** Opening Exercise material block **

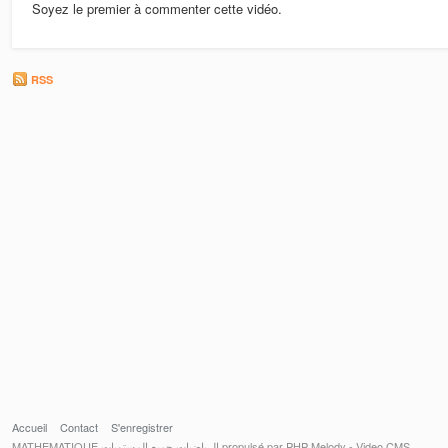
Soyez le premier à commenter cette vidéo.
RSS
Accueil
Contact
S'enregistrer
MATHEMATIQUE الرياضيات جميع المستويات propulsé par PHP Melody - Video CMS.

** Closing Exercise material block **

## Work required
Print the material in full and exactly, minus the pictures.

## Reply
Soyez le premier à commenter cette vidéo.
RSS
Accueil
Contact
S'enregistrer
MATHEMATIQUE الرياضيات جميع المستويات propulsé par PHP Melody - Video CMS.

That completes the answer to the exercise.